A detective surveys the scene where Frances Pressley was dragged into the woods

Williams told jurors how he had come to Southampton three days before the murder to find work and had been found lodgings by a probation officer. On the morning of the murder, he went to the Employment Exchange where he was directed to a sausage skin factory in Millbrook, but he was told he was unsuitable for the work.

"I thought so myself too," he said, adding, "There was an unpleasant smell and a lot of water on the floor."

In the afternoon, he returned to the Employment Exchange and was given a card to to go to the Marchwood power factory. "I am not positive about this, but I think I was given a card by the foreman to come back the following day, to start work in the morning."

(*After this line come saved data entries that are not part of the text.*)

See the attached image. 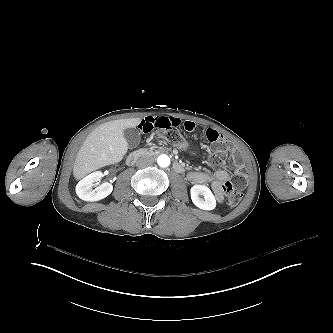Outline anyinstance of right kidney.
Wrapping results in <instances>:
<instances>
[{"label":"right kidney","mask_w":333,"mask_h":333,"mask_svg":"<svg viewBox=\"0 0 333 333\" xmlns=\"http://www.w3.org/2000/svg\"><path fill=\"white\" fill-rule=\"evenodd\" d=\"M104 178L102 171H95L83 178L76 186L78 197L84 201H100L109 196L113 191V185L109 182L98 184Z\"/></svg>","instance_id":"ca27d5eb"}]
</instances>
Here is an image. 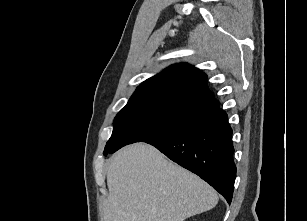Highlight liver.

Williams said he then returned to Southampton and did some shopping in Woolworths, buying shaving things, a towel and a comb, before returning to his hostel, insisting to defence lawyer Malcolm Wright QC he had never attacked Miss Pressley.

But in his summing up the judge told the jury the defendant's mental and criminal history - that he had been to Parkhurst and had been detained in Broadmoor - had been revealed by Mr Wright because they wished it. But no defence of insanity had been raised and it was not open to them to consider it.

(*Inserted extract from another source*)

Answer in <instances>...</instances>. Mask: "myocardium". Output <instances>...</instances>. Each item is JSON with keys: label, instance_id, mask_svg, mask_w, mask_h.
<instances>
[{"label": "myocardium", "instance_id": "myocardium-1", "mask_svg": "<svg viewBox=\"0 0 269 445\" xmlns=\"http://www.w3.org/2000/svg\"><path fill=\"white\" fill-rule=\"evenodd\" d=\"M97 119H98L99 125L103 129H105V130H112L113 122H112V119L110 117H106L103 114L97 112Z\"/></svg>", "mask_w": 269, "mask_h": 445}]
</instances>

The judge however made his telling observations about the extraordinary number of coincidences in themurder's reconstruction when Williams led detectives on a tour of the woods, ignoring six side turnings and leading them to within 6ft of where Miss Pressley had been found.

Almost three hours elapsed the following day when jurors filed back into the historic courtroom in Winchester to return their guilty verdicts.

Williams calmly shook his head and unemotionally replied, "No, nothing to say" when the judge asked him why sentence of death should not be carried out.

But the judge gave Williams hope of a reprieve: "The medical officer of the prison reported to the court before the trial began that, in his opinion, you were sane enough to be tried and to be held responisble for the crime you have committed.

"But it is the invariable practice of the Home Secretary to cause further inquiries to be made after conviction in a case such as this. I shall indicate my opinion as to the desirability of that practice being followed in this present case.

"In the meantime, it is my duty to pass upon you the only sentence under our law for this offence."

Even though his appeal against conviction was rejected in the Court of Appeal, Williams was never to hang. A few days before his appointment with the hangman at Winchester Prison, the Home Office announced he had been certified insane as a result of a medical examination.

So Williams was to return to the very same institution where he had been a patient from March 1949-April 1950 when he went berserk and smashed up the contents of his cell at Parkhurst Prison.